Transmission of the California Tobacco Rattle Virus (CTRV) by Three Species of the Nematode Genus Trichodorus

How to Cite

Ayala, A., & Allen, M. W. (1968). Transmission of the California Tobacco Rattle Virus (CTRV) by Three Species of the Nematode Genus Trichodorus. The Journal of Agriculture of the University of Puerto Rico, 52(2), 101–125.

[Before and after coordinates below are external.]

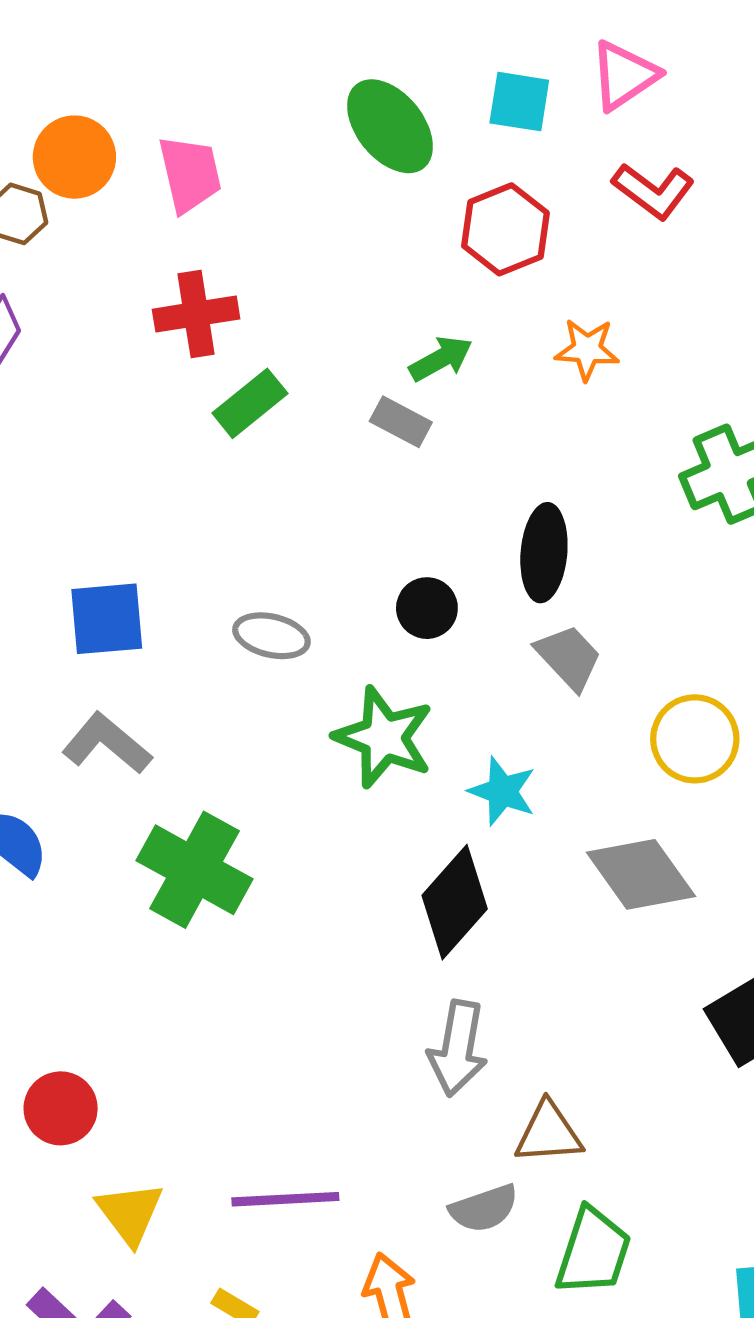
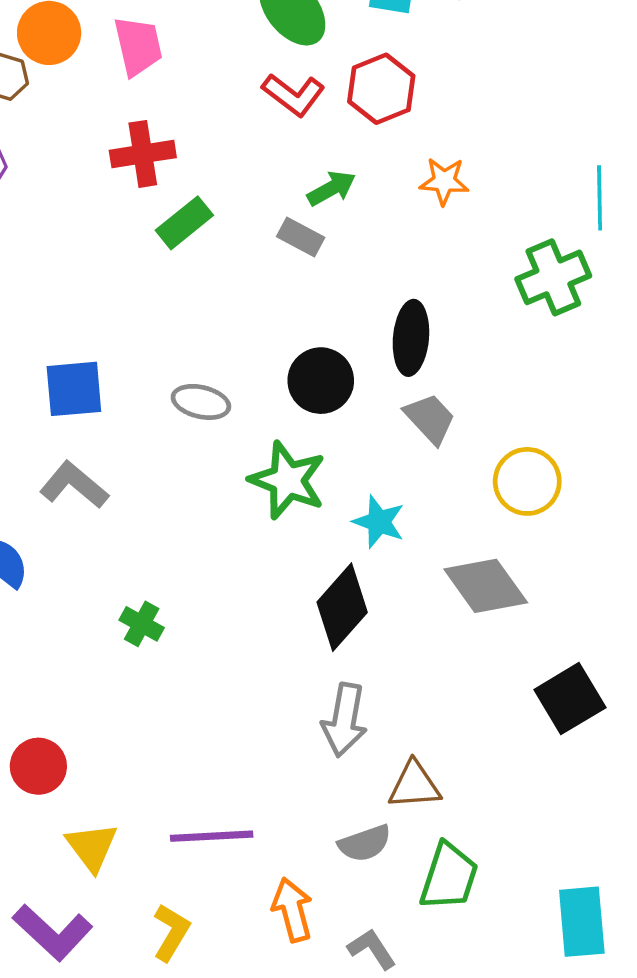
red L-shape: (653, 191) -> (293, 95), moved
black circle: (427, 608) -> (321, 381), size x1.4
green cross: (195, 870) -> (142, 624), moved, size x0.5

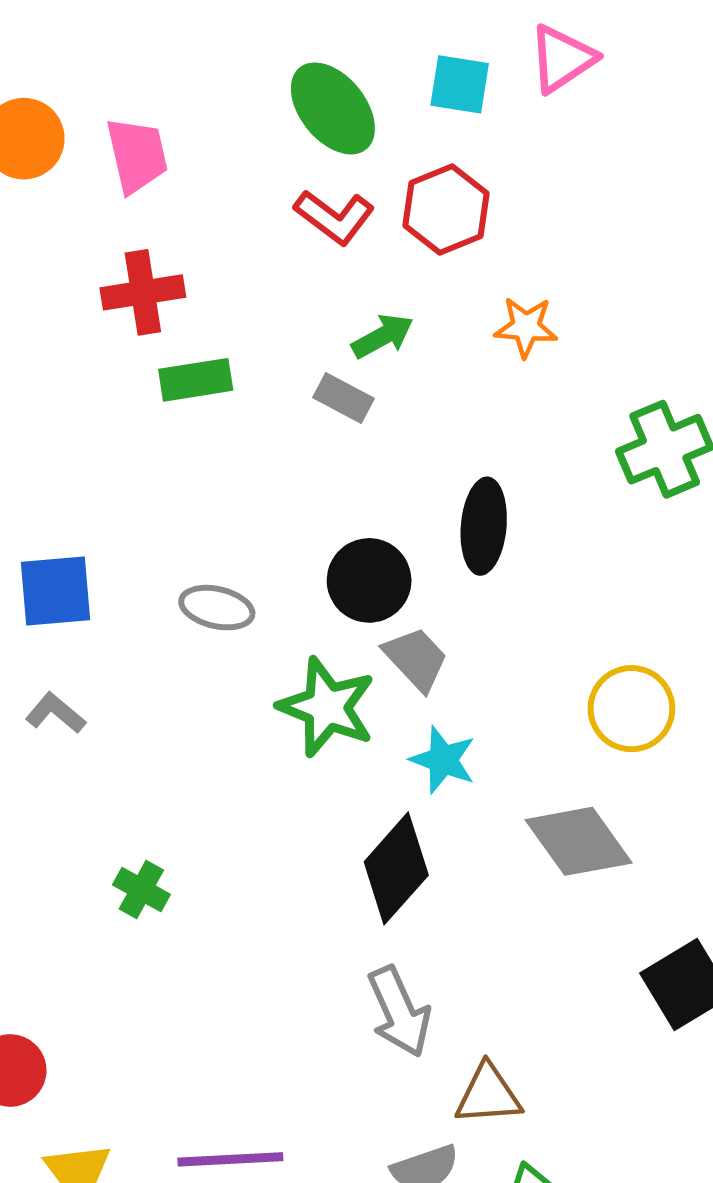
green rectangle: (184, 223) -> (196, 380), turned 30
gray trapezoid: (430, 419) -> (416, 659), moved
gray L-shape: (74, 485) -> (55, 713), size x0.7
gray arrow: (344, 720) -> (399, 1012), turned -34

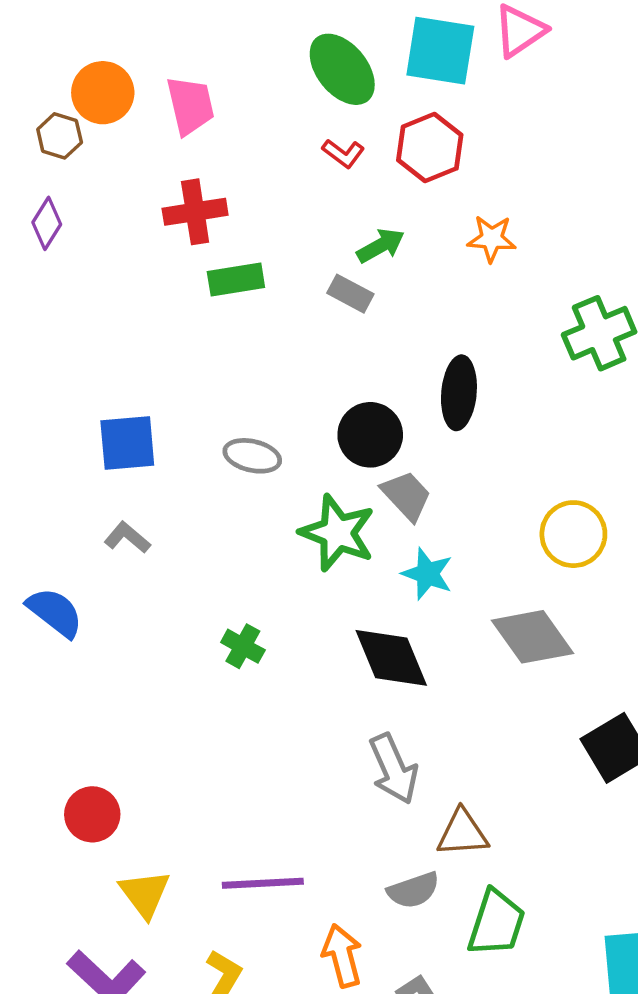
cyan square: (460, 84) -> (440, 51), size x1.5
red L-shape: (334, 217) -> (343, 153), size x0.7
black diamond: (396, 868) -> (391, 658), turned -64
green cross: (141, 890) -> (243, 646), moved

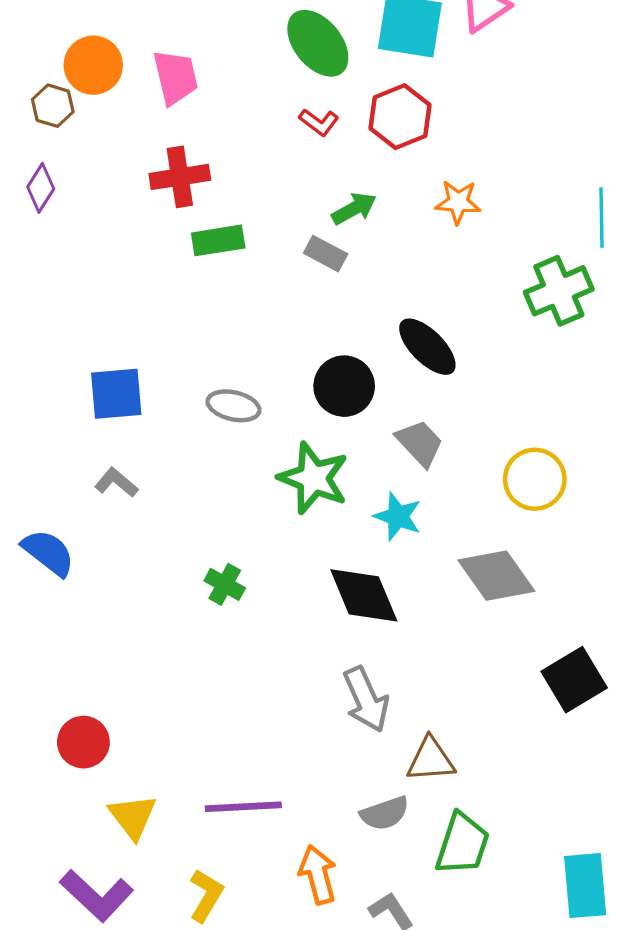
black ellipse: (459, 393) -> (427, 347), turned -50
gray trapezoid: (406, 496) -> (420, 443), moved

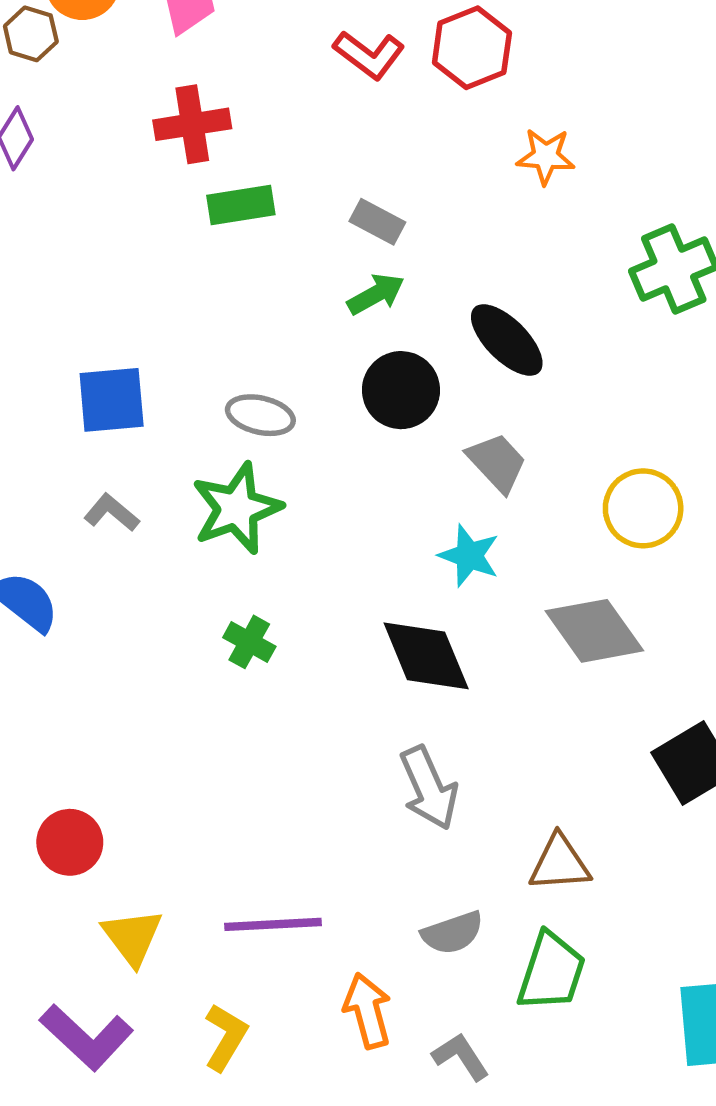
red L-shape: (319, 122) -> (369, 55), size x1.4
green arrow: (354, 209) -> (376, 294), moved
green star: (313, 478) -> (237, 508), moved, turned 30
brown triangle: (431, 760) -> (560, 863), moved

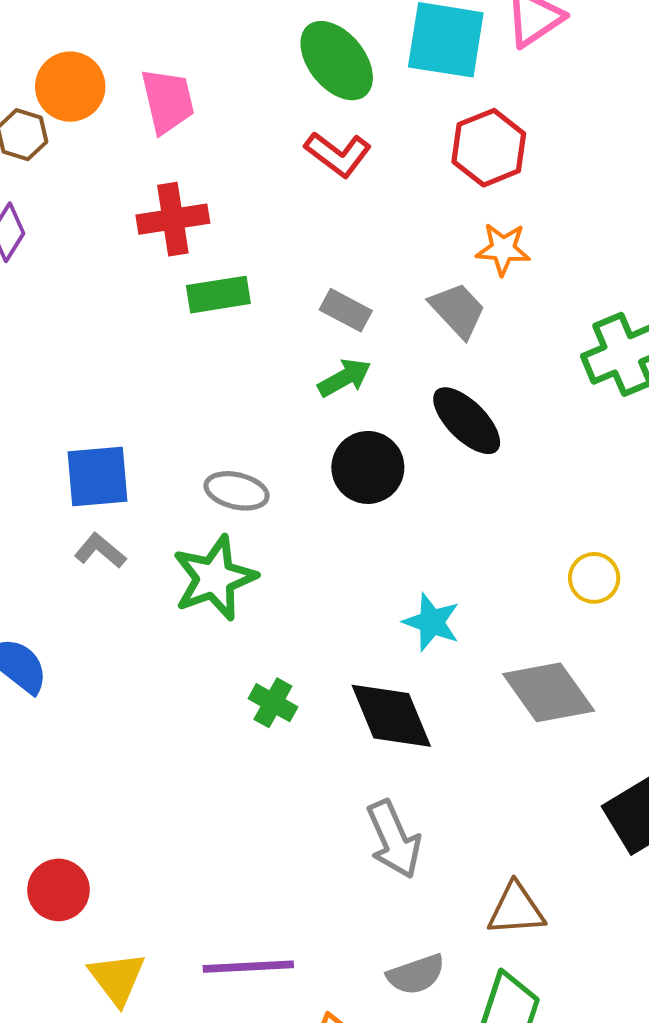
red hexagon: (472, 48) -> (489, 148), moved
gray trapezoid: (497, 462) -> (458, 310), moved
yellow circle: (643, 508) -> (594, 578), size x0.7
gray L-shape: (112, 513) -> (100, 551), moved
green cross: (249, 642) -> (273, 703), moved

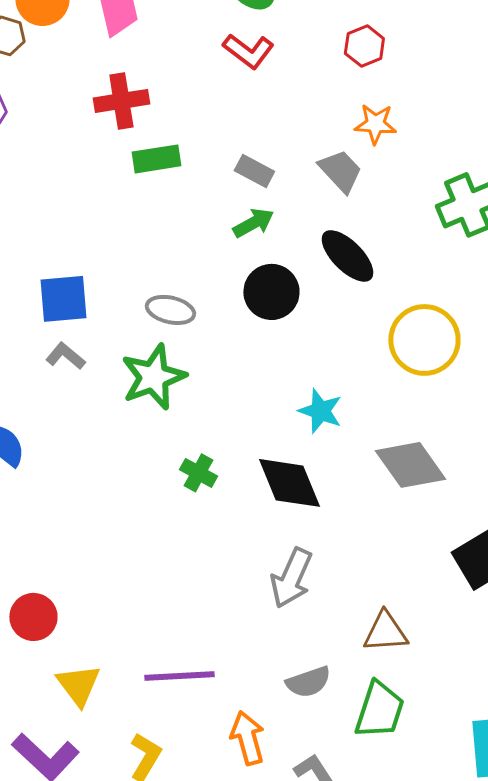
red hexagon: (489, 148) -> (364, 46), size x0.7
yellow circle: (594, 578) -> (424, 340), moved, size x1.8
gray arrow: (394, 839) -> (291, 578), turned 48

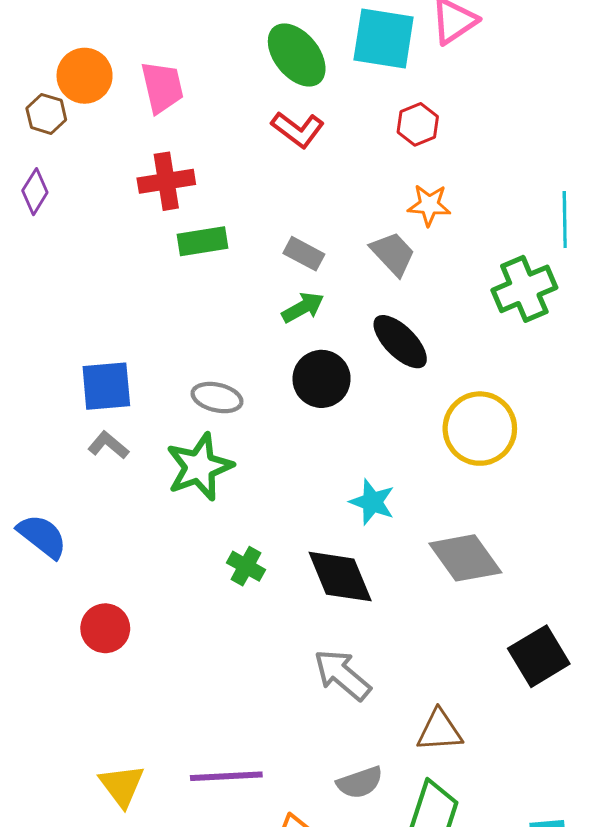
gray arrow: (291, 578) -> (342, 675), turned 106
red circle: (33, 617) -> (105, 628), moved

The California tobacco rattle virus (CTRV), serologically related to the Dutch strains of TRV, was successfully transmitted by three species of the nematode genus Trichodorus Cobb, 1913. Trichodorus christiei Allen, 1957 (Riverside and Shafter isolates) and T. porosus Allen, 1957, were moderately good vectors when California Wonder pepper and Glurk tobacco, respectively, both poor hosts for the nematodes, were used as sources of virus and as bait plants. Trichodorus allius Jensen, 1963 was an excellent vector and was used in all experiments on nematode-virus interrelationships. Ten nematodes were sufficient to transmit CTRV to 100 percent of the bait plants, Nicotiana glutinosa, while one and five nematodes transmitted the virus to 60 and 80 percent of the bait plants, respectively. When Glurk tobacco (Nicotiana tabacum var. Xanthi-nc) was used, all the stages of T. allius transmitted the virus with almost equal efficiency. Ten nematodes of any stage, the three larval stages and the adult females, provided 100-percent transmission; five nematodes of any stage except third-stage larvae produced similar results. When single nematodes were used, percentage transmission was as follows; Adult females, 100, second-stage larvae, 50, fourth-stage larvae, 33.3; and third-stage larvae, 16.7. When 50 nematodes per pot were used, Trichodorus californicus Allen, 1957 did not transmit CTRV. Populations of T. allius became infective after feeding on virus-infected Glurk tobacco for 1 hour. Efficiency increased as the feeding time was increased up to 24 hours. An infective population transmitted CTRV within 1 hour after being added to the roots of a bait-plant, and efficiency of transmission increased up to 48 hours. Evidence for transovarial transmission and transtadial passage of the virus was not conclusive. Populations remamed infective for 20 weeks when kept at 20°C. without a host and 27 weeks when feeding on a virus-immune host. Virus was recovered directly from cut nematodes when their body contents were rubbed on leaves of cowpea, Vigna sinensis (Tomer) Savi.